Archaeological and historical research

The Tel Dan Stele at the Israel Museum. Highlighted in white: the sequence B Y T D W D

Biblical archaeology is a subsection of archaeology that relates to and sheds light upon the Hebrew scriptures and the New Testament.[271] It is used to help determine the lifestyle and practices of people living in biblical times.[272] There are a wide range of interpretations in the field of biblical archaeology.[273] One broad division includes biblical maximalism, which generally takes the view that most of the Old Testament or the Hebrew Bible is based on history although it is presented through the religious viewpoint of its time.

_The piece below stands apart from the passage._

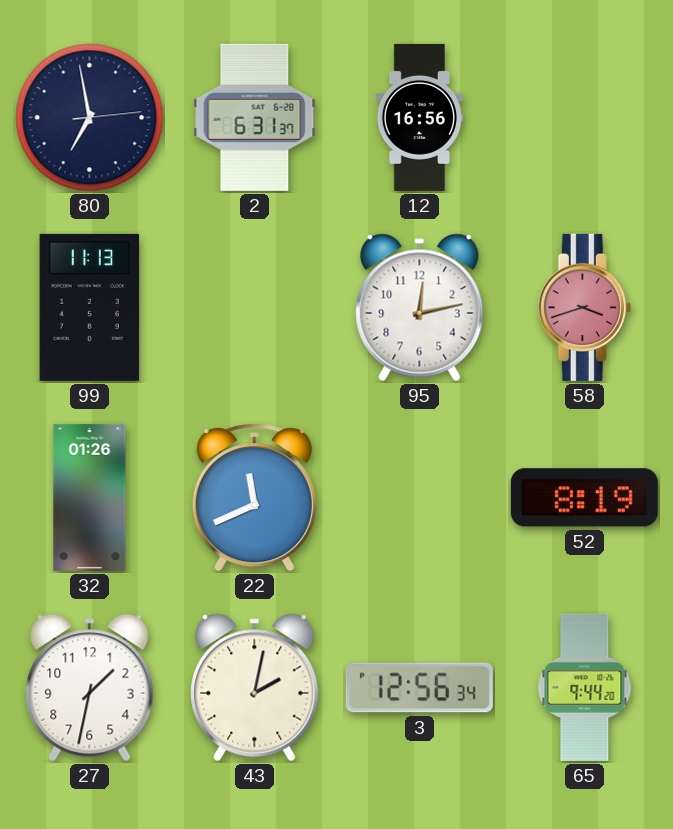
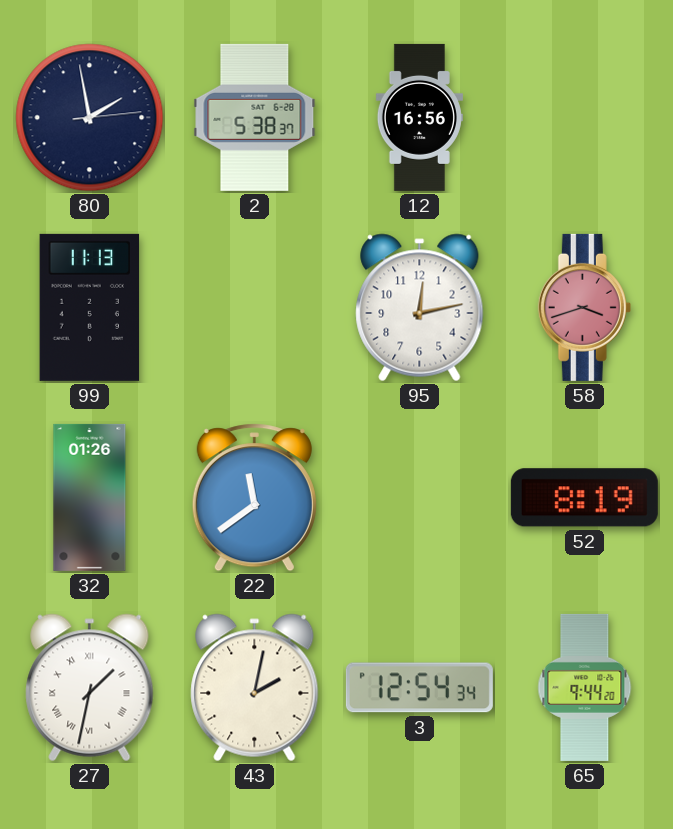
80: 6:58 -> 1:58
2: 6:31 -> 5:38
22: 11:41 -> 11:39
27 numerals: Arabic -> Roman
3: 12:56 -> 12:54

According to historian Lester L. Grabbe, there are "few, if any" maximalists in mainstream scholarship.[274] It is considered to be the extreme opposite of biblical minimalism which considers the Bible to be a purely post-exilic (5th century BCE and later) composition.[275] According to Mary-Joan Leith, professor of religious studies, many minimalists have ignored evidence for the antiquity of the Hebrew language in the Bible, and few take archaeological evidence into consideration.[276] Most biblical scholars and archaeologists fall somewhere on a spectrum between these two.[277][274]

The biblical account of events of the Exodus from Egypt in the Torah, the migration to the Promised Land, and the period of Judges are sources of heated ongoing debate. There is an absence of evidence for the presence of Israel in Egypt from any Egyptian source, historical or archaeological.[278] Yet, as William Dever points out, these biblical traditions were written long after the events they describe, and they are based in sources now lost and older oral traditions.[279]

The Hebrew Bible/Old Testament, ancient non–biblical texts, and archaeology support the Babylonian captivity beginning around 586 BCE.[280] Excavations in southern Judah show a pattern of destruction consistent with the Neo-Assyrian devastation of Judah at the end of the eighth century BCE and 2 Kings 18:13.[281] In 1993, at Tel Dan, archaeologist Avraham Biran unearthed a fragmentary Aramaic inscription, the Tel Dan stele, dated to the late ninth or early eighth century that mentions a "king of Israel" as well as a "house of David" (bet David). This shows David could not be a late sixth-century invention, and implies that Judah's kings traced their lineage back to someone named David.[282] However, there is no current archaeological evidence for the existence of King David and Solomon or the First Temple as far back as the tenth century BCE where the Bible places them.[283]

In the nineteenth and early twentieth century, surveys demonstrated that Acts of the Apostles (Acts) scholarship was divided into two traditions, "a conservative (largely British) tradition which had great confidence in the historicity of Acts and a less conservative (largely German) tradition which had very little confidence in the historicity of Acts". Subsequent surveys show that little has changed.[284] Author Thomas E. Phillips writes that "In this two-century-long debate over the historicity of Acts and its underlying traditions, only one assumption seemed to be shared by all: Acts was intended to be read as history".[285] This too is now being debated by scholars as: what genre does Acts actually belong to?[285] There is a growing consensus, however, that the question of genre is unsolvable and would not, in any case, solve the issue of historicity: "Is Acts history or fiction? In the eyes of most scholars, it is history – but not the kind of history that precludes fiction." says Phillips.[286]